Data augmentation has become important in ASAG because more alternative answers can help accommodate the diversity of student answers. Howeve, generating these manually is difficult and needs significant effort. Some suggested methods used for augmenting data in NLPs include random deletion, synonym replacement, random swap, and back translation [13,17]. And in recent years, paraphrase generation become one of the effective strategies in data augmentation. Okur et al. in Ref. [22] used BART and GPT-2 as the paraphrasing model. With the development of GPT, we also think that GPT can be one of the good strategies to generate paraphrasing, especially with the existence of GPT-3.5 or GPT-4.

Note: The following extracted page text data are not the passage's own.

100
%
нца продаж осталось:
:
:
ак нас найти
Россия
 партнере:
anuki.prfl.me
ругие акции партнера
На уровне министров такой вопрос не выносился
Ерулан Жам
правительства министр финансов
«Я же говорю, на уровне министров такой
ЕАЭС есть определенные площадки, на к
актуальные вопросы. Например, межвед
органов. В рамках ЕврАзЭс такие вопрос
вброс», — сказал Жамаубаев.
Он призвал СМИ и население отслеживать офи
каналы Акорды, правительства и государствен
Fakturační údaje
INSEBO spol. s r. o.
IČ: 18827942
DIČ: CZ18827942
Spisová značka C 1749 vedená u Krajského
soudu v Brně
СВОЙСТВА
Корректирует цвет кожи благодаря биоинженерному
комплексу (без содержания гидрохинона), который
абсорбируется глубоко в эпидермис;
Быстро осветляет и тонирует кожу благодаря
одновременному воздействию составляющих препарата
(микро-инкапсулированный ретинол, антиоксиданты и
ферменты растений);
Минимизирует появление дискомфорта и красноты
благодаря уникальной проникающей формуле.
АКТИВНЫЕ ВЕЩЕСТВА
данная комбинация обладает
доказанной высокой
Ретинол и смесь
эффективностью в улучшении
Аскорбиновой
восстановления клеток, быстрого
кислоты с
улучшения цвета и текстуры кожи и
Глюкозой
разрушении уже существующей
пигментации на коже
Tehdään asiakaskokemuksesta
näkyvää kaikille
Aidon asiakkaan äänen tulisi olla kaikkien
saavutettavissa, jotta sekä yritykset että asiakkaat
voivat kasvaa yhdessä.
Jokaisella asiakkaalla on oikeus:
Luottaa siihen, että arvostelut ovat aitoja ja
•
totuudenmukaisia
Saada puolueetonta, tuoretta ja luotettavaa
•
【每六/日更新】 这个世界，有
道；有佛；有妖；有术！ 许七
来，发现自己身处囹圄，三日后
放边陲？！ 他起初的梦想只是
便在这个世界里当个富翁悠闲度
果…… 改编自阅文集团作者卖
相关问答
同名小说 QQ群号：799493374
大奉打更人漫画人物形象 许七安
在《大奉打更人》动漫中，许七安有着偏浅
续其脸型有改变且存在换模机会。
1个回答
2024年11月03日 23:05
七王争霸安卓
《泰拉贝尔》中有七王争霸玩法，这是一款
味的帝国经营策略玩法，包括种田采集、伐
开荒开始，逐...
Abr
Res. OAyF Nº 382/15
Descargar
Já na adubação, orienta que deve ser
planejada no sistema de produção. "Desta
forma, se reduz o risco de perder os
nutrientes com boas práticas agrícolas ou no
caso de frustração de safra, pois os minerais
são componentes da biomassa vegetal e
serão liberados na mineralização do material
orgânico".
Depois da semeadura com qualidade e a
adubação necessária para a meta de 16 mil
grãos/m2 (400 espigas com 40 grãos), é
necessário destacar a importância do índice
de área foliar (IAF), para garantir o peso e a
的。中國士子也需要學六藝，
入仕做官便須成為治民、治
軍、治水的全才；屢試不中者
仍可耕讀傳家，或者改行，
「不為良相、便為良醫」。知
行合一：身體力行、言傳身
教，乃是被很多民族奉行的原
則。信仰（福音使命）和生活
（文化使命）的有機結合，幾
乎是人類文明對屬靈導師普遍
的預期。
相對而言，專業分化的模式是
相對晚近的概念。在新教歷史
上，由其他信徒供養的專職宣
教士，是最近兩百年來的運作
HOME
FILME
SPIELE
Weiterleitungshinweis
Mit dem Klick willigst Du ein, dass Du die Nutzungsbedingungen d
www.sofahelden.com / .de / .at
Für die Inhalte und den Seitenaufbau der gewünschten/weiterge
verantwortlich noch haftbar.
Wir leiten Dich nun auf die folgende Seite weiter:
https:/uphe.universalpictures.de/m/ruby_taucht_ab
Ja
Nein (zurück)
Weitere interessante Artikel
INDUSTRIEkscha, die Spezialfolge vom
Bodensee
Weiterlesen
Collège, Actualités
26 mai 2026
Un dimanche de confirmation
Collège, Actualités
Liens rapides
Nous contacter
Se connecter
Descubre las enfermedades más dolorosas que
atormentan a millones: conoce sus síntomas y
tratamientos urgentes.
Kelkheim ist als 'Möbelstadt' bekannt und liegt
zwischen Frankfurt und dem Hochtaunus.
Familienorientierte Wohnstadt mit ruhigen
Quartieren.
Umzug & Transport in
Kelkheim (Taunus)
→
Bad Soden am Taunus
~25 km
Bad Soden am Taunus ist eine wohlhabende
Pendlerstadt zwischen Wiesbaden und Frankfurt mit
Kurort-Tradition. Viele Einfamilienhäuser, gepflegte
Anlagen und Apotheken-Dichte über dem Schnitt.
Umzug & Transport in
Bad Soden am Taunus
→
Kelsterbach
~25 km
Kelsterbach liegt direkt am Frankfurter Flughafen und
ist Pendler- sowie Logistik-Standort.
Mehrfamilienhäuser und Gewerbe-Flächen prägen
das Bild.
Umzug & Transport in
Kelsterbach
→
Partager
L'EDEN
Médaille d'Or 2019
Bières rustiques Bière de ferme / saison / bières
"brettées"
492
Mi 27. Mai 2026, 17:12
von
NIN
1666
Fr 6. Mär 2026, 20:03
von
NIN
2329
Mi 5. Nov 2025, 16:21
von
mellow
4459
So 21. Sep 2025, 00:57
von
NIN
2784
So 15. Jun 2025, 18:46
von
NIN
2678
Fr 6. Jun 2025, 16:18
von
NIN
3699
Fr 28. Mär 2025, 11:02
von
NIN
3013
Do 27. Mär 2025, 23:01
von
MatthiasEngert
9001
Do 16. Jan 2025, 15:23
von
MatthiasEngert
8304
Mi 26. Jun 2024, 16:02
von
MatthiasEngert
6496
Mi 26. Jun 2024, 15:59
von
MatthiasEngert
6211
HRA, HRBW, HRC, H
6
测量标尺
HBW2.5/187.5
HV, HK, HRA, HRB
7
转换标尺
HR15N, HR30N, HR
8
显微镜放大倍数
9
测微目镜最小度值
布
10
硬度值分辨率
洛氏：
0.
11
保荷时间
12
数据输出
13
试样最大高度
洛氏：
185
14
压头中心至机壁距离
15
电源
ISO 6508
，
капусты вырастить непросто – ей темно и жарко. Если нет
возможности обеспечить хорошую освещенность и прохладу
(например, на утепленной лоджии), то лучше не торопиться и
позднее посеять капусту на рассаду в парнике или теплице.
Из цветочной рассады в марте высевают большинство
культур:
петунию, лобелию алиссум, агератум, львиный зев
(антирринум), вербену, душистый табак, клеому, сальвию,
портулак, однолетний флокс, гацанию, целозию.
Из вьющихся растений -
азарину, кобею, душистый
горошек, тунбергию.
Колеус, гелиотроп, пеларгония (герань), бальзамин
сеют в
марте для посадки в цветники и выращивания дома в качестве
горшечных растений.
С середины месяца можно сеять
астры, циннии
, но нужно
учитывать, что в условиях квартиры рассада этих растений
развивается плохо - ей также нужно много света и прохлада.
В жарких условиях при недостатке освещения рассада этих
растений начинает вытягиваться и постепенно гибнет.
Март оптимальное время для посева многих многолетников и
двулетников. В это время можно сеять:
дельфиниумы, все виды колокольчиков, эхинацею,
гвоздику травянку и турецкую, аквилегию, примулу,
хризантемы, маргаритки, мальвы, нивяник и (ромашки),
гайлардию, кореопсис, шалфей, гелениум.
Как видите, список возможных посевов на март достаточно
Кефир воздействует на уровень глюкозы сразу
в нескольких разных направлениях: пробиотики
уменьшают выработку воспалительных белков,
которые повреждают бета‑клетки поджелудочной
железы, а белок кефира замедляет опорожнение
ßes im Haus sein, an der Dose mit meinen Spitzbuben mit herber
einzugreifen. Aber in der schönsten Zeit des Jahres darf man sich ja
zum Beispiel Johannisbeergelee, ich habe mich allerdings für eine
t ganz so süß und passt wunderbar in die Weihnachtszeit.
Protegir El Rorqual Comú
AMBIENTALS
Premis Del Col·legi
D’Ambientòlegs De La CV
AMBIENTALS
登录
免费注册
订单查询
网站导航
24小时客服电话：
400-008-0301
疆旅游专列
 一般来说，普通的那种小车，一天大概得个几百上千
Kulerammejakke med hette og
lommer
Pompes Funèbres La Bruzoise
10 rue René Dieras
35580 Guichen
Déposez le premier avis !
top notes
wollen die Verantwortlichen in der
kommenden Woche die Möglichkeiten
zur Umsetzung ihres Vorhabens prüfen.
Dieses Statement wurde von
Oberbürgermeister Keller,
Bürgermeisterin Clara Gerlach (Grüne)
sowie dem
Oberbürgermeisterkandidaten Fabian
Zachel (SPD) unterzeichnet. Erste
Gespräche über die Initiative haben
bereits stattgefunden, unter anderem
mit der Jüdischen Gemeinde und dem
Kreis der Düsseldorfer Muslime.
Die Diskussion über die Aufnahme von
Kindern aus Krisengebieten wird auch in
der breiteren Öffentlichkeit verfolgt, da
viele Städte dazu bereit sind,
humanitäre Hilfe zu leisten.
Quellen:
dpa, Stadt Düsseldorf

3. Materials and Methodology

As shown in Figure 2, our proposed method includes processing a dataset, training and fine-tuning a model, and evaluating the model. In this section, we will show the dataset, the pre-processing step for the data, the model implementation for this experiments the use of evaluation metrics, and the overall experimental setup.

For this experiment, we fine-tune the model by hyperparameter optimization. The details of this implementation will be discussed in the next section.

3.1. Dataset

The Mohler dataset comprises questions and answers in an introductory course in computer science provided by Texas University [23]. The goal of the dataset is to evaluate the model in grading the students’ answers by comparing them with the evaluator’s desired answer. It constitutes 2273 answers from 10 assignments and 2 examinations, collected from 31 students for 80 different questions.

Each answer in the assignment is graded from 0 (not correct) to 5 (totally correct) by two evaluators, who are specialized in the computer science major. The average of the two evaluators’ scores is considered as the standard score of each answer. Each answer is graded from 0 to 5, in which grade 0 refers to (wrong), grade 5 refers to (correct), and grades 1 to 4 to partially correct answers. We used the average grade following the original research in this work. We show an example of the dataset in Table 2.

Figure 3 shows the distribution of each grade label in the Mohler dataset. It can be seen that the grade label classification is not balanced, especially for grade label 0 and grade label 1. Since the amount of data affects the results, these kinds of data also make the performance less good.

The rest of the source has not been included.